Sound processing software has made substantial leaps in recent years. In addition to merely sampling the background noise floor and minimizing it, it is now possible to target individual elements in an audio recording, either by dedicated algorithms or, when the audio is viewed in spectrograph form (see home-page banner), by surgically "painting out" obtrusive sounds manually. This enables us to further suppress background noises and/or effectively remove specific unwanted sounds.*
The next step in this process is enhancement. First, frequencies above and below the voice spectrum are filtered out. Next, if applicable, we suppress echoes and reverberation, which tend to obscure clear speech. Finally, equalization targeting the voice spectrum is applied in conjunction with compression to boost low-level or quiet passages.

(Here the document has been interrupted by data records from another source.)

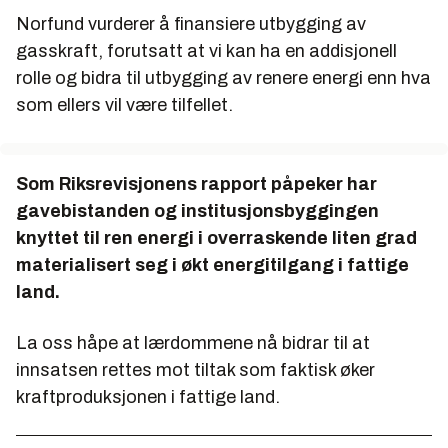
Norfund vurderer å finansiere utbygging av
gasskraft, forutsatt at vi kan ha en addisjonell
rolle og bidra til utbygging av renere energi enn hva
som ellers vil være tilfellet.
Som Riksrevisjonens rapport påpeker har
gavebistanden og institusjonsbyggingen
knyttet til ren energi i overraskende liten grad
materialisert seg i økt energitilgang i fattige
land.
La oss håpe at lærdommene nå bidrar til at
innsatsen rettes mot tiltak som faktisk øker
kraftproduksjonen i fattige land.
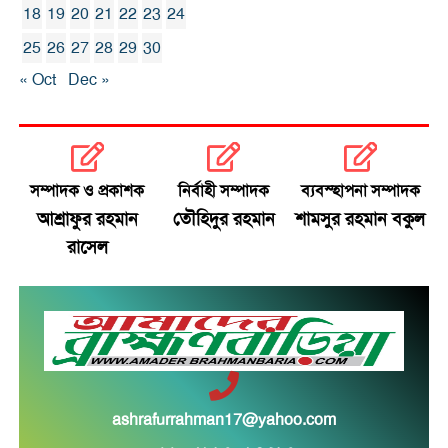
18
19
20
21
22
23
24
25
26
27
28
29
30
« Oct
Dec »
সম্পাদক ও প্রকাশক
নির্বাহী সম্পাদক
ব্যবস্হাপনা সম্পাদক
আশ্রাফুর রহমান
তৌহিদুর রহমান
শামসুর রহমান বকুল
রাসেল
ashrafurrahman17@yahoo.com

This enhancement process is not a 'paint-by-numbers' affair. The incorrect or excessive application of processing at any step can actually worsen the fidelity of the voice portion of the recording. It takes the discerning ear of a trained audio professional to carefully apply the various processes in the right order and in the proper manner to coax the recording along toward maximum intelligibility.
* The effectiveness of the audio cleanup process is limited by the amount of detail actually present in the digital recording. While dramatic results can be achieved working with uncompressed WAV files recorded at standard sampling rates, in the case of files recorded via compression codecs such as MP3 or recorded at low sampling rates, the potential of uncovering very low-level dialogue is compromised.